Après le drame de Sivens, Pascal Bruckner, enfile la veste d’Allègre.

Le Monde fait beaucoup d’honneur à Pascal Bruckner en le plaçant  entre E Morin et H Reeves dans un débat consacré au drame du barrage de Sivens. Il y déverse ce dégout des autres qui s’empare quelques fois dans la vieillesse de « ceux qui commencent en subversifs pour finir en grincheux » (de Pascal Bruckner lui même, dans ‘’Un bon fils’’).

Passé de la gauche extrême au sarkozysme le plus servile, le voilà aujourd’hui payant son dû à la réaction, en exerçant sa tyrannie d’essayiste contre ce qu’il nomme, « La tyrannie des idéologues verts ».

Bruckner croit-il pouvoir être entendu des lecteurs du Monde en maniant un aussi gros cliché ? Ou bien ne cherche-t-il - hors de tout dialogue productif  et par l’effet d’une formule qu’il frelate à besoin - qu’à récupérer cette frange « Tea-partiste » que regroupait il y a quelques années Claude Allègre, autre figure perdue de  l’intelligentsia nationale.

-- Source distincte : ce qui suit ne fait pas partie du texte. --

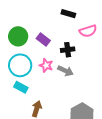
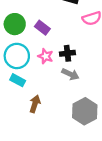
black cross: (68, 50) -> (67, 53), moved
gray arrow: (65, 71) -> (70, 74), moved

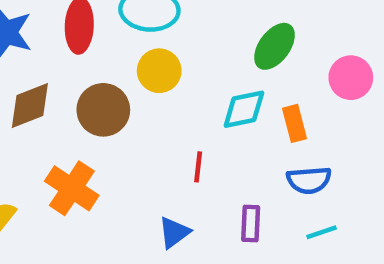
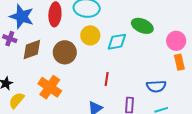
green ellipse: (275, 46) -> (142, 26), turned 75
cyan diamond: (244, 109) -> (117, 42), moved
orange rectangle: (294, 123) -> (179, 62), moved

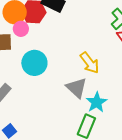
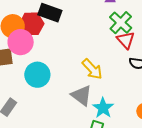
pink circle: (21, 29) -> (21, 42), size x1.6

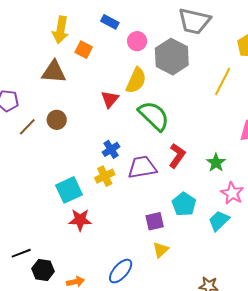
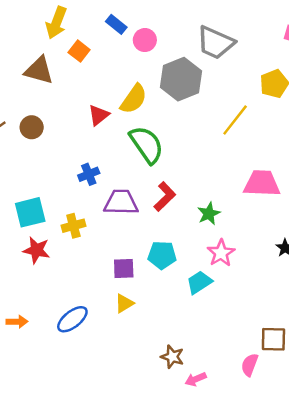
pink circle: (137, 41) -> (145, 40), moved
yellow cross: (105, 176) -> (73, 226), moved
cyan pentagon: (184, 204) -> (162, 255), turned 30

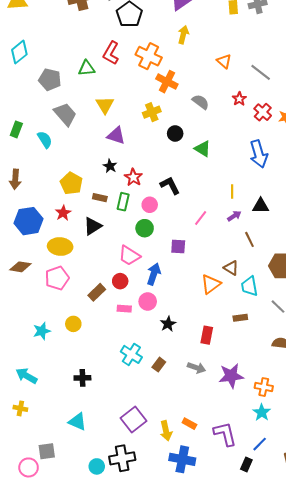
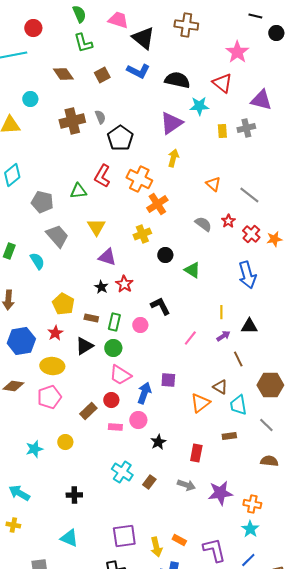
orange cross: (167, 82) -> (157, 204), turned 30
gray semicircle: (201, 102) -> (203, 224), moved
red star: (133, 177) -> (124, 284), moved
green circle: (145, 228) -> (113, 348), moved
purple square: (178, 247) -> (168, 380), moved
purple square: (133, 420) -> (124, 536), turned 30

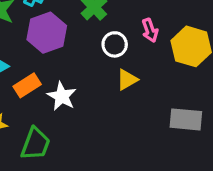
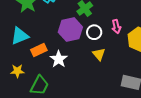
purple hexagon: (47, 33) -> (70, 30), moved
yellow triangle: (127, 80) -> (99, 54), turned -48

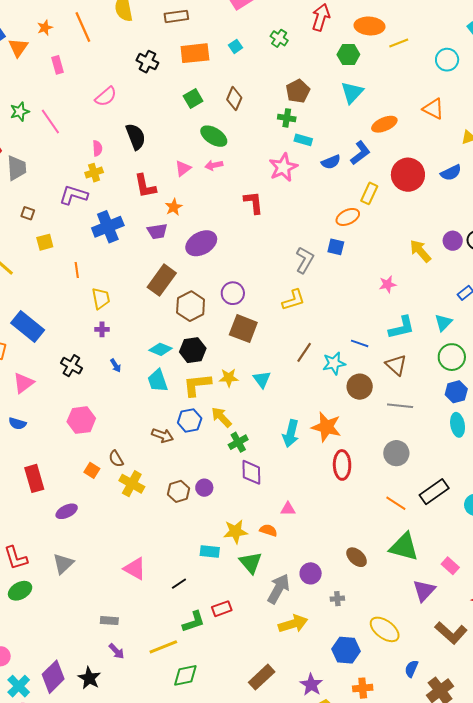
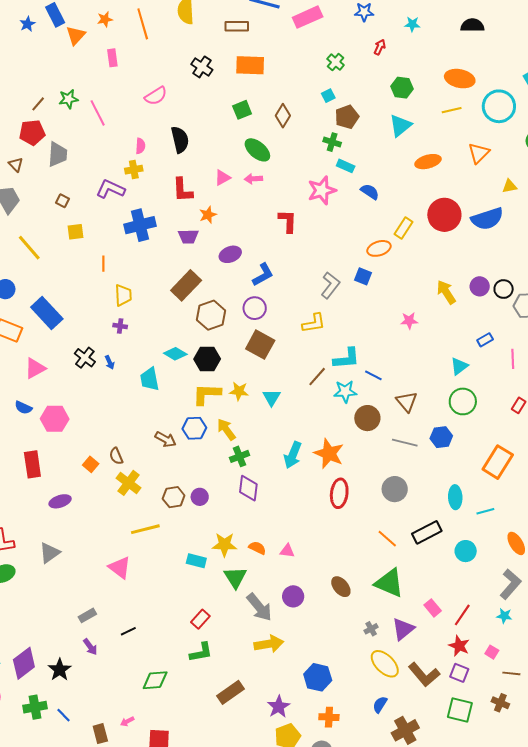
red arrow: (321, 17) -> (380, 47), size x0.6
orange ellipse: (369, 26) -> (460, 79), moved
yellow line: (399, 43) -> (452, 110), moved
cyan square: (236, 46) -> (328, 96), moved
cyan circle: (447, 60) -> (499, 106), size x1.4
orange triangle: (433, 109) -> (479, 153), turned 40
blue L-shape: (360, 153) -> (263, 275), moved
blue semicircle: (331, 162) -> (370, 192), turned -132
blue semicircle: (451, 173) -> (487, 219), size x1.5
purple ellipse: (201, 243) -> (230, 254), size x0.7
cyan L-shape: (402, 327) -> (346, 358), moved
blue arrow: (116, 366) -> (110, 362), moved
cyan trapezoid: (158, 381) -> (150, 379), moved
blue hexagon: (456, 392) -> (441, 437), moved
pink hexagon: (81, 420) -> (55, 419), moved
cyan ellipse: (458, 425) -> (455, 497), moved
pink triangle: (288, 509) -> (287, 551), moved
black line: (179, 584) -> (128, 631), moved
gray arrow: (279, 589) -> (259, 607), turned 104
gray cross: (337, 599) -> (371, 629), moved, turned -32
red rectangle: (222, 609) -> (200, 619), turned -36
gray rectangle: (109, 621) -> (87, 615), turned -42
green L-shape: (194, 622) -> (201, 652), moved
yellow ellipse: (385, 629) -> (385, 664), moved
yellow line: (163, 647) -> (145, 529), moved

Dans une affaire au sujet de laquelle un rapport produit pour la ministre de l’écologie par deux ingénieurs  généraux des ponts, des eaux et des forêts  dit, entre autre, ceci : « Le choix d'un barrage en travers de la vallée a été privilégié sans réelle analyse des solutions alternatives possibles »,

Dans une affaire où les divergences d’opinions autorisées sont multiples (sauf bien entendu dans l’entre soi des élites politiques et agricoles régionales et nationales, (Conseil Général, Agence de l’eau, Préfet),

Dans une affaire où  les contrevérités s’accumulent  - Certains parlent de 80 agriculteurs concernés par l’irrigation justifiant le barrage, d’autres d’une vingtaine ; et les rapporteurs du ministère constatent qu’entre le moment où le projet a été conçu à la fin des années 90 et aujourd’hui, les besoins en irrigation se sont réduits, du fait de la réduction du nombre d’agriculteurs concernés -,

Dans une affaire, donc, où même Ségolène Royal, pourtant du même sérail que ces hommes du Tarn mouillés dans un conflit d’intérêts, est obligée de convenir qu’ « il y a eu une erreur d’appréciation sur Sivens »,

On se demande pourquoi Pascal Bruckner se croit obligé de s’ériger en avocat d’un dossier en déshérence ?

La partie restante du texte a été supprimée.